Luise ist elf Jahre alt, lebt in Berlin und will nach Afrika. Nicht einfach so, sondern weil sie den schwarzen Jungen aus ihrem Traum sucht. Und schwarze Jungen, das weiß sie, leben nun mal in Afrika. Dort muß sie unbedingt hin. Wie, dafür hat sie keinen Plan. Sie weiß nur, daß Flugzeuge sehr schnell weite Strecken zurücklegen. Also geht sie zum Flughafen. Und erst einmal dort, kommt sie irgendwie immer weiter. Zunächst unter dem Mantel des fetten Sumo-Kämpfers Fat Richie. Der will zwar nach Japan und nicht nach Afrika, aber wie man weiß, ist ja der Weg das Ziel.
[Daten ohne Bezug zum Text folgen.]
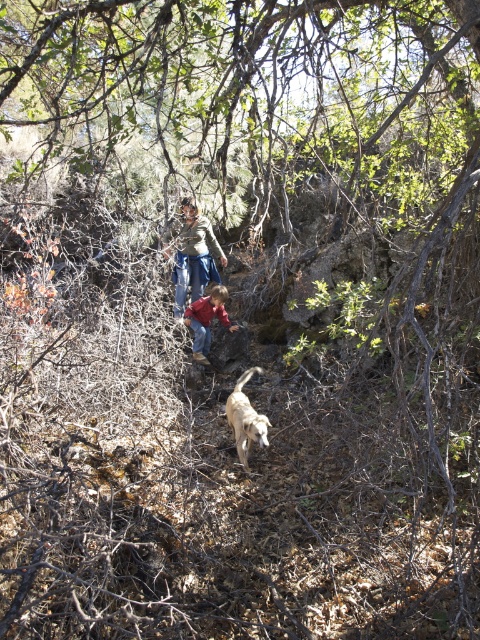 What do you see at coordinates (192, 253) in the screenshot? I see `denim skirt at center` at bounding box center [192, 253].

Who is positioned more to the right, denim skirt at center or red cotton shirt at center?

red cotton shirt at center is more to the right.

Identify the location of denim skirt at center. (192, 253).

Is point (243, 372) closer to viewer compared to point (224, 298)?

That is True.

Between point (242, 378) and point (218, 300), which one is positioned in front?

Point (242, 378) is in front.

Identify the location of golden fur dog at center. click(245, 419).

Does denim skirt at center have a greater width compared to golden fur dog at center?

Indeed, denim skirt at center has a greater width compared to golden fur dog at center.

Does denim skirt at center have a lesser width compared to golden fur dog at center?

No.

Is point (212, 259) closer to camera compared to point (245, 420)?

That is False.

Where is `denim skirt at center`? denim skirt at center is located at coordinates (192, 253).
Und dieses erreicht Luise über Umwege. Dabei begegnen ihr die skurrilsten Typen: Miguel und der Pinguin, Sonja, die schöne, aber unglückliche Stewardess, der kindische große Meister mit dem virtuellen Auge, die exzentrische Bellinda, das sprechende Pferd Crooky oder der Aboriginal Goana. Sie erfährt viel über andere Kulturen, noch mehr über gescheiterte Beziehungen und die bedrohte Umwelt. Den schwarzen Jungen findet sie auch. Allerdings nicht in Afrika. Denn Afrika ist längst näher gerückt.

Das Kinderbuch „Luise, indieWelt“ präsentiert eine zeitgemäße Pippi Langstrumpf. Wie diese besteht Luise die unmöglichsten Abenteuer, und wie diese hat sie Mut, Selbstvertrauen und ein Ziel. Allerdings ist sie kein freilaufendes Landkind, sondern eine typische Berliner Großstadtgöre. Sie lebt bei ihrem Vater, die Mutter kommt nur ab und zu auf Besuch, sie jettet nach Tokio, findet sich auf dem Luxusdampfer eines computerbesessenen Weltverbesserers wieder und kommt so nach Australien. Dort trifft sie keine Känguruhs oder wildgewordene Kamele, dafür sympathische Mistkerle. Schließlich landet sie im High- Tech-U-Boot an der Küste Afrikas, wo ein verkniffener deutscher Botschaftsrat seine Pflicht tut und Luise einsammelt und nach Deutschland zurückverfrachtet. Luise besteht ihre Abenteuer mit modernster Infrastruktur und in absoluter Rekordzeit: Acht Tage braucht sie für ihren Trip in die Welt. Insofern ist Luise eine ganz moderne Touristin mit dem Unterschied, daß sie sich einläßt auf das, was ihr begegnet. Und was ihr begegnet, sind keine Paradiesgärtchen, sondern reale Verhältnisse. Und wo immer sie sich auch herumtreibt, das mediale Auge, die moderne Kommunikation, bleibt ihr auf der Spur und verleiht ihren inneren Bindungen den direkten Kontakt. Diese globale Vernetzung macht sie zum Medienstar: Die daheim vor dem Fernseher gebliebenen Altersgenossen verfolgen sehnsüchtig die Abenteuer der unbekümmerten Luise. Weltweit.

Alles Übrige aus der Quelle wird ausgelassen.